Painter, printmaker, illustrator, publisher, graphic designer, cultural organiser… The multiple roles in which Luis Seoane stood out, and the vastness and quality of his work, make it almost impossible to have his whole legacy on display in one place. Throughout the years, Luis Seoane’s work has been exhibited on several occasions, at his Foundation and at art centres and museums like Valencia’s IVAM, Santiago de Compostela’s CGAC, Vigo’s MARCO or the Fundación Eugenio Granell. It has also been included in group exhibitions on the historical avant-garde movements in Galicia and Spain, and on cultural life in exile at the University of Zaragoza, A Coruña’s Museum of Fine Arts, the University of Santiago de Compostela, the Picasso Museum in Malaga, etc. All those exhibitions contributed, to a greater or lesser extent, to achieving two things: first, to respecting Seoane’s wishes of having his work be accessible to as many people as possible in order to spread the knowledge of Galician culture and art; secondly, to realising one of the missions of the Fundación Luis Seoane, which is to educate the public about the creative universe of such a unique artist.
The pieces that make up the collection on display have been carefully selected from the foundation archives, each of them a perfect example of the themes, techniques, formats and art practices with which Seoane built his own creative universe. The main purpose of the exhibition is to educate. It is suitable for those visitors that already know and admire his work –offering them a chance to rediscover pieces like the magnificent portrait of British actor Robert Atkins, dressed as his character of Caliban from Shakespeare’s The Tempest, that Seoane painted in 1949 during his London stay–, and for those that have only known Seoane as a painter and printmaker but are unaware of his other work, like his tapestries, book design or murals.
The exhibition includes some one-of-a-kind pieces: a small law textbook that Seoane filled with his first drawings when he was a university student ca. 1932; the renowned book of illustrations Homenaje a la Torre de Hércules, which New York’s American Institute of Graphic Arts and the Pierpoint Morgan Library chose as one of the ten best illustrated books of the 1935-1945 decade, alongside Buffon’s Histoire Naturelle illustrated by Pablo Picasso; his sketch for the mural El Nacimiento del Teatro Argentino, which is still visible presiding over the lobby and staircase of the Teatro General San Martín in Buenos Aires; his landscapes of the Argentine Precordillera, seascape paintings, abstract experimentation… All of them are pieces where one can see the themes and obsessions that characterise his work: sailors, peasants, Galician Romanesque architecture, popular art and Galician traditions, the female presence, the integration of the arts, the fight for a Galician national art within the parameters of European avant-garde movements, the Bauhaus…
Lastly, the exhibition highlights Seoane’s publishing work through a series of examples that occupy its central space, surrounded by the rest of his work.
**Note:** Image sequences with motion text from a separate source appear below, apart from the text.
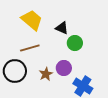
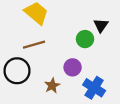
black triangle: (62, 28) -> (101, 25), moved, turned 40
brown star: (46, 74) -> (52, 86), moved

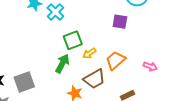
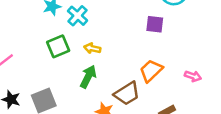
green square: (73, 40) -> (58, 46), moved
yellow arrow: (89, 53) -> (92, 48), moved, turned 48

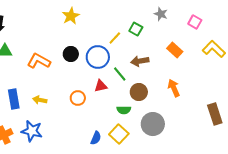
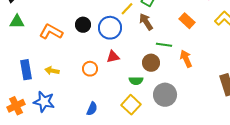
brown arrow: (140, 61) -> (146, 22), moved, turned 66
green line: (120, 74) -> (164, 45), moved, turned -42
blue semicircle: (96, 138) -> (92, 109), moved

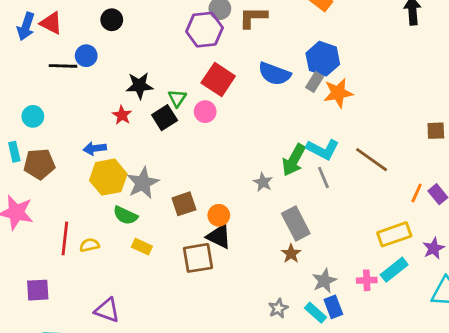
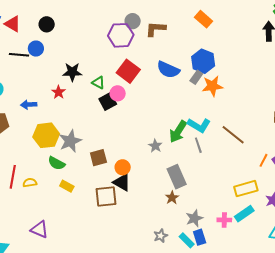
black circle: (112, 20) -> (47, 24), moved
green triangle: (177, 98) -> (98, 83), turned -40
black square: (165, 118) -> (108, 102), moved
blue arrow: (95, 148) -> (29, 105), moved

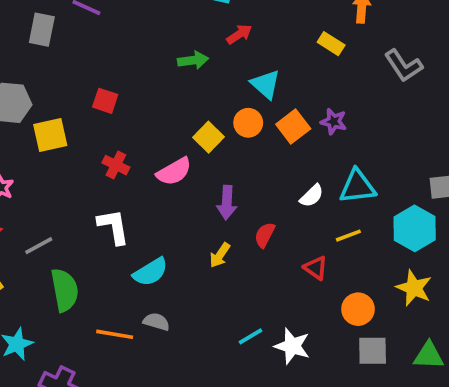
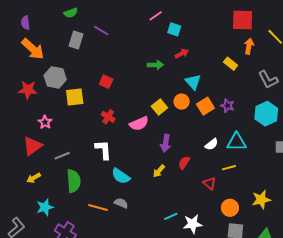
cyan hexagon: (415, 228) -> (266, 114), moved
cyan semicircle: (151, 272) -> (121, 176), turned 60
yellow star: (414, 288) -> (261, 200), turned 30
white star: (292, 346) -> (193, 224), turned -30

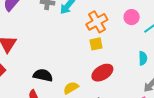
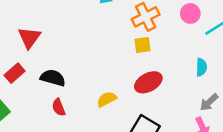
black semicircle: (43, 75) -> (53, 78), moved

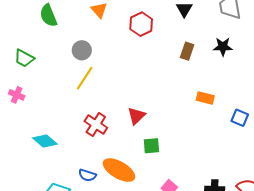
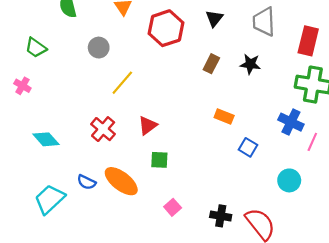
red hexagon: (141, 24) -> (166, 28), size x1.4
yellow line: (85, 78) -> (122, 83), moved
blue square: (240, 118) -> (248, 147), moved

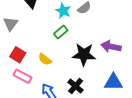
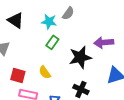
yellow semicircle: (45, 59) -> (45, 72), turned 32

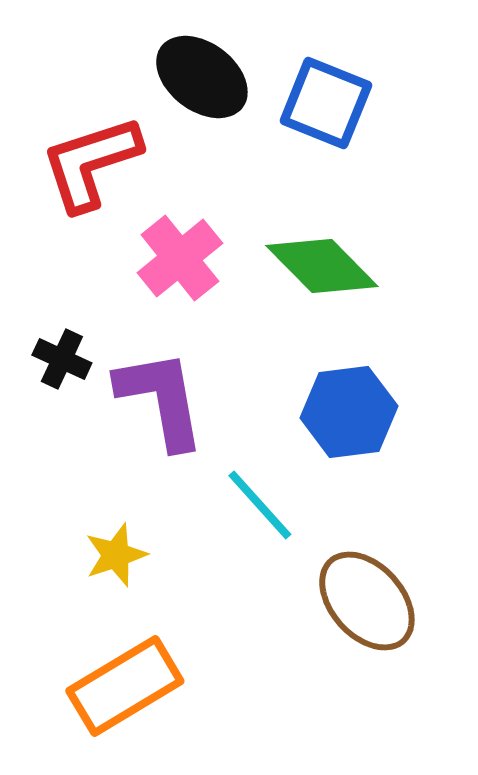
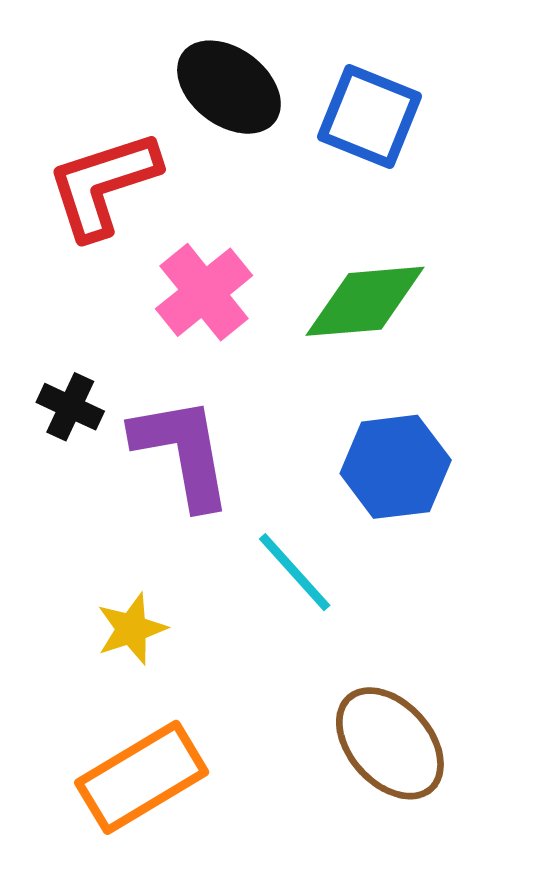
green diamond: (322, 266) -> (365, 301), turned -50
brown ellipse: (367, 601) -> (390, 743), moved

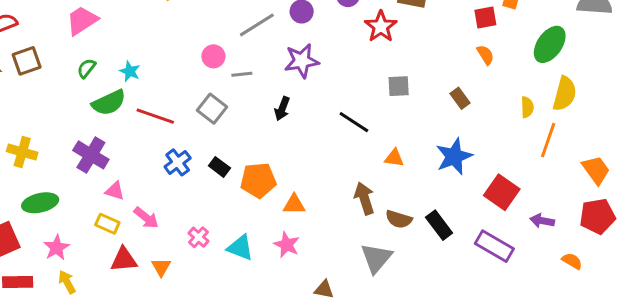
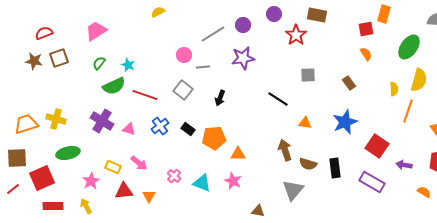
black arrow: (282, 109) -> (220, 98), moved
pink triangle: (115, 191) -> (129, 129), moved
black rectangle: (439, 225) -> (335, 168), turned 30
pink star: (57, 248) -> (91, 181), moved

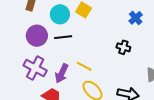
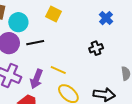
cyan circle: (60, 14) -> (18, 22), moved
black cross: (123, 47) -> (96, 48), turned -32

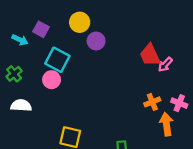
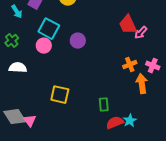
cyan arrow: (20, 40) -> (17, 12), turned 32
purple circle: (96, 41) -> (78, 41), moved

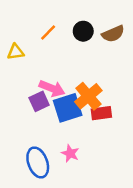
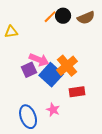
orange line: (48, 32) -> (50, 17), moved
blue square: (68, 108) -> (51, 75), turned -30
red rectangle: (101, 113) -> (77, 92), moved

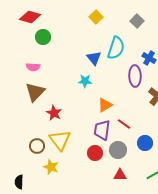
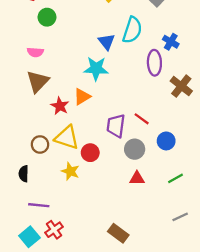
cyan star: (85, 81) -> (96, 69), size x1.5
orange triangle: (105, 105) -> (82, 97), moved
yellow triangle: (60, 140) -> (67, 137), turned -35
red circle: (95, 153) -> (90, 153), moved
yellow star: (51, 167) -> (70, 171), moved
black semicircle: (19, 182) -> (24, 174), moved

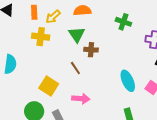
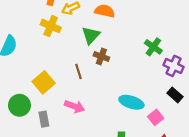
green cross: (123, 22) -> (153, 47), moved
cyan ellipse: (128, 81) -> (131, 102), turned -65

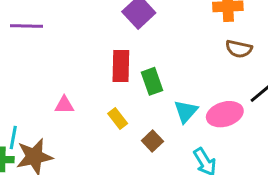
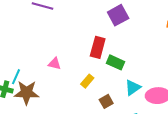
green rectangle: (152, 81) -> (116, 62), turned -60
yellow rectangle: (118, 118) -> (87, 81), turned 64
Those display cases show the origin, evolution and recognition of a designer who we now see as astonishingly modern, whose cover art pieces are evidence of his evolution as an artist, from the simplicity and the subtleness of his first illustrations for Nova or Buen Aire, to the explosion of colour and the coexistence of figuration and abstraction that became so characteristic of Botella al Mar, and finally the use of abstraction in the highly schematic covers he produced for Citania.